The reflection of feeling is a variant of the technique of oral reflection. The interviewer picks up and echoes feelings explicit or implicit in what has been said but that have been expressed incompletely up to that point.
Transference & Countertransference
Transference refers to the unreasonable displacement of attitudes and feelings that originated in childhood to people in the here and now. This phenomenon is particularly likely to affect the doctor-patient relationship when patients are made vulnerable by fear, anxiety, guilt, despair, and hope.
Note the term “unreasonable” in the definition. The patient who is angered by overt rudeness is not displaying transference. However, if the patient is angered because the interviewer has a mustache or wears pearls, it is apparent that something is being added to an objectively neutral situation.
The patient may unconsciously regard the physician as a parent or a sibling, casting him or her in a caring or antagonistic role. Some examples of the commonest roles are of nurturing mother, demanding mother, protective father, punitive father, and rivalrous sibling. Sometimes older patients will relate to the physician as though they themselves were parents, reversing the roles.

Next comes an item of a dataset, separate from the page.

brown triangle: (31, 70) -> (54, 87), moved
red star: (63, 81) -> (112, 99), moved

How can the interviewer recognize transference? When the patient is exceptionally deferential, hanging onto the interviewer’s opinions, singing his or her praises to others, or is easily slighted by a brief or delayed appointment, the interviewer may suspect a positive transference. When the patient is unexpectedly hostile, suspicious, or competitive, and there is no reasonable explanation for such antagonism, a negative transference is likely.
It is not difficult to imagine how a positive transference can become eroticized, with the patient falling in love with an idealized parental figure. Most of these infatuations are transitory, like the crushes of adolescence. If the interviewer recognizes them and responds in a professional manner, they will go no further. Occasionally, however, unscheduled visits, notes, telephone calls, or seductive dress indicate that the matter is more serious. The interviewer may need to consult a psychiatric colleague to decide how to proceed. The interviewer should not respond impulsively, out of fear or affront, lest a vulnerable patient be hurt.

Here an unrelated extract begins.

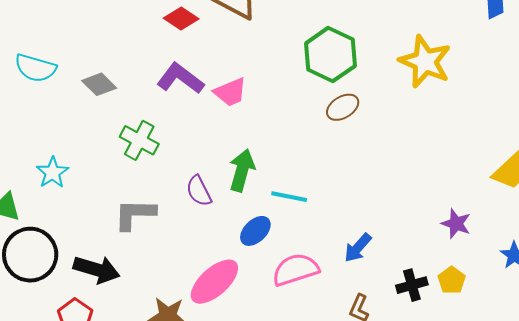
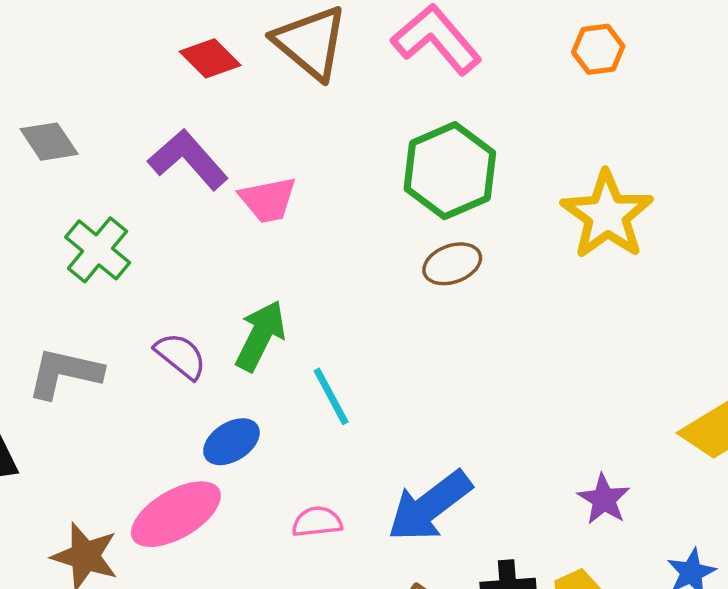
purple semicircle: (199, 191) -> (181, 356), turned 144
cyan line: (289, 197) -> (331, 396), turned 39
blue ellipse: (255, 231) -> (231, 442), moved
blue arrow: (358, 248) -> (430, 506), size x1.6
pink semicircle: (296, 270) -> (317, 522), size x0.6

Transference has its counterpart in a physician’s countertransference, which occurs when a physician irrationally transfers to a patient his or her attitudes and feelings derived from childhood experiences. Psychiatric interviewers must be alert for countertransference. They should suspect it whenever they have powerful feelings of affection, protectiveness, fear, frustration, irritation, hatred, or erotic excitement toward a patient; when they very much look forward to the next appointment; or when they cannot tolerate a particular patient. If the interviewer recognizes these feelings, they will be much less likely to respond impulsively with rejection, flight, or self-indulgence. Once again, the interviewer should seek the help of a colleague or group of colleagues if he or she is unsure how to proceed in the patient’s best interests.

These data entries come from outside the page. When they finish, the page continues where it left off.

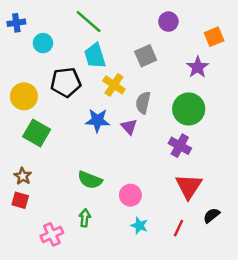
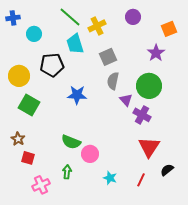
gray square: (146, 56) -> (108, 57), moved
yellow cross: (114, 85) -> (97, 26), moved, turned 30
purple triangle: (129, 127) -> (126, 100), moved
pink circle: (130, 195) -> (90, 154), moved
red square: (20, 200) -> (28, 158), moved

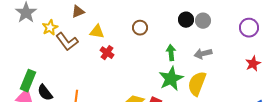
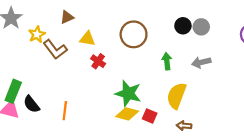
brown circle: (140, 28) -> (134, 34), size x1.6
green star: (171, 79) -> (128, 93), moved, turned -30
yellow semicircle: (197, 84) -> (177, 96), moved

There is no need to be embarrassed by transference or countertransference. Experienced clinicians know that these emotional displacements are ubiquitous and inescapable. They are most likely to be problematic when the interviewer is overworked, preoccupied, or rendered emotionally vulnerable by the vicissitudes of his or her personal life. The interviewer must look after himself or herself physically and emotionally and should do the best he or she can to ensure a fulfilling life outside of medicine itself.